──────── Exercise input ────────

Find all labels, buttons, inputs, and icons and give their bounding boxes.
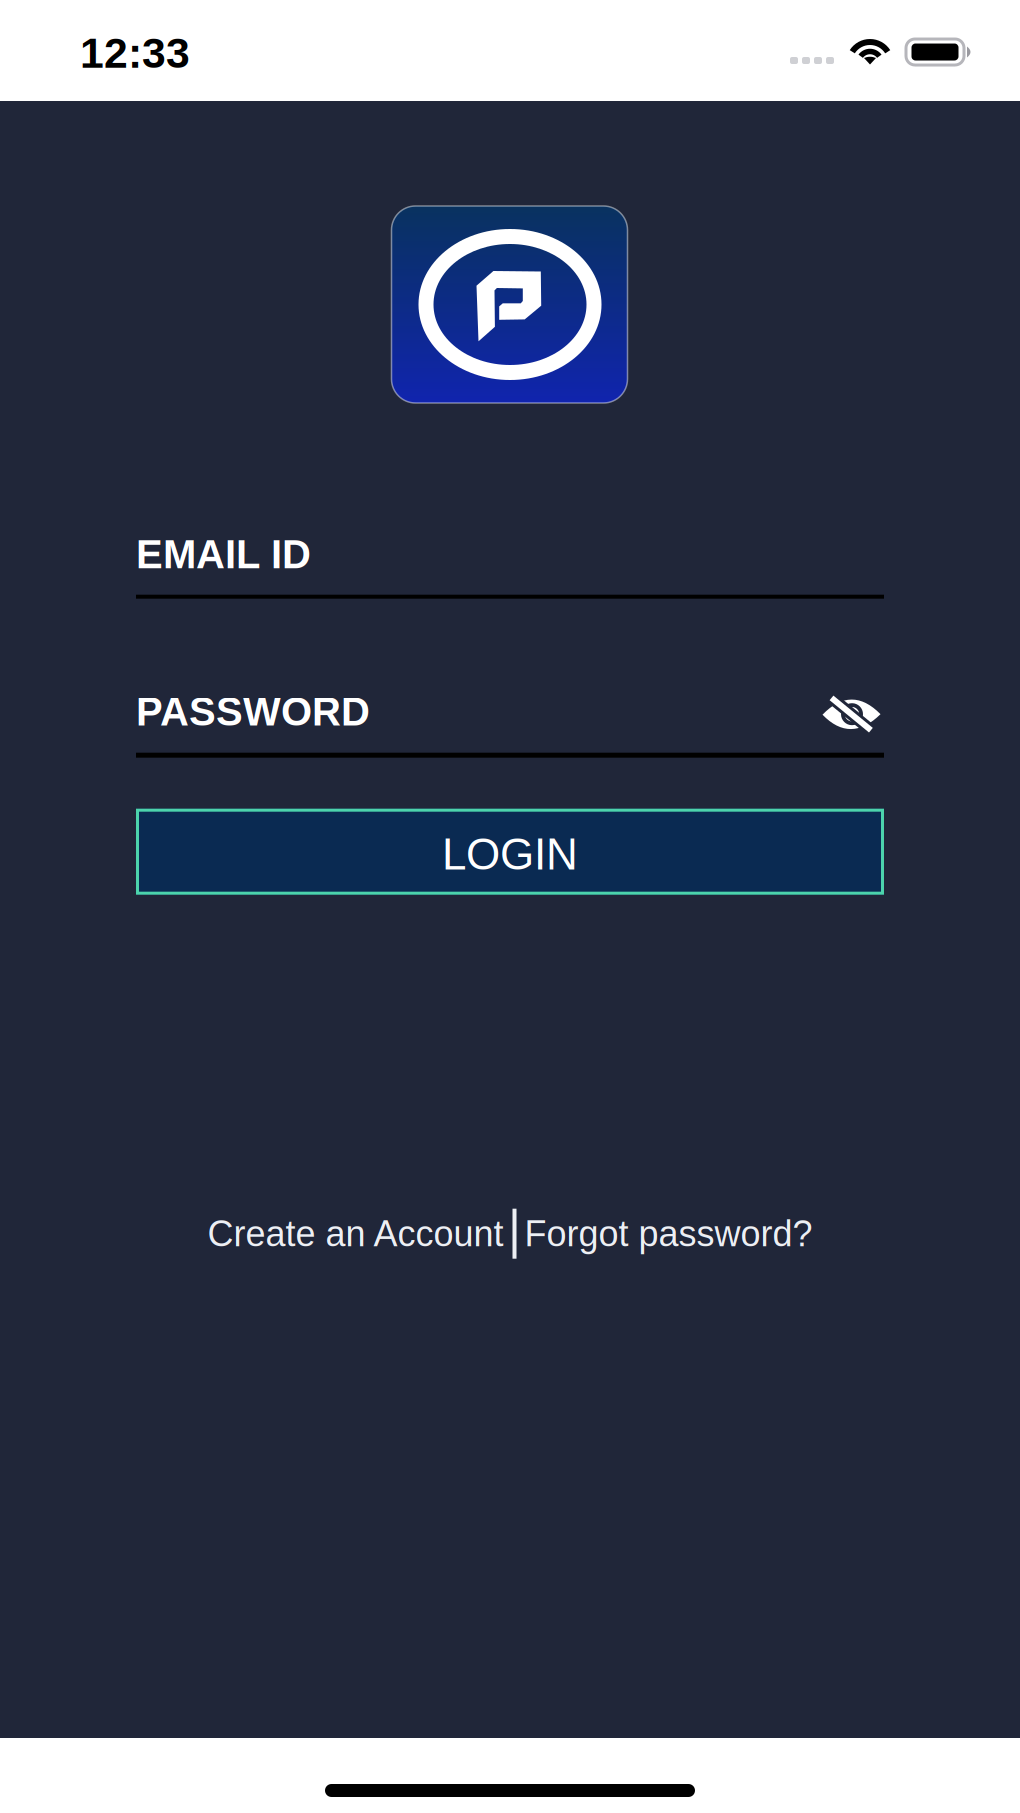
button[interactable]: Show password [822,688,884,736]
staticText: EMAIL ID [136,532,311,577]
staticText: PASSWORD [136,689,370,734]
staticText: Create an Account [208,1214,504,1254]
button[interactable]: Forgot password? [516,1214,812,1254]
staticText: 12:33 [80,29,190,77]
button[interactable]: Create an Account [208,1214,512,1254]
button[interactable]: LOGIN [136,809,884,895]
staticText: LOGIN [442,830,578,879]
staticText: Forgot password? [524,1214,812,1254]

────────

Task to carry out: Copy out all the data without changing anything, and drop the pictures.

Output of the exercise:
Find all labels, buttons, inputs, and icons and give their bounding boxes.
button[interactable]: Show password [822,688,884,736]
staticText: EMAIL ID [136,532,311,577]
staticText: PASSWORD [136,689,370,734]
staticText: Create an Account [208,1214,504,1254]
button[interactable]: Forgot password? [516,1214,812,1254]
staticText: 12:33 [80,29,190,77]
button[interactable]: Create an Account [208,1214,512,1254]
button[interactable]: LOGIN [136,809,884,895]
staticText: LOGIN [442,830,578,879]
staticText: Forgot password? [524,1214,812,1254]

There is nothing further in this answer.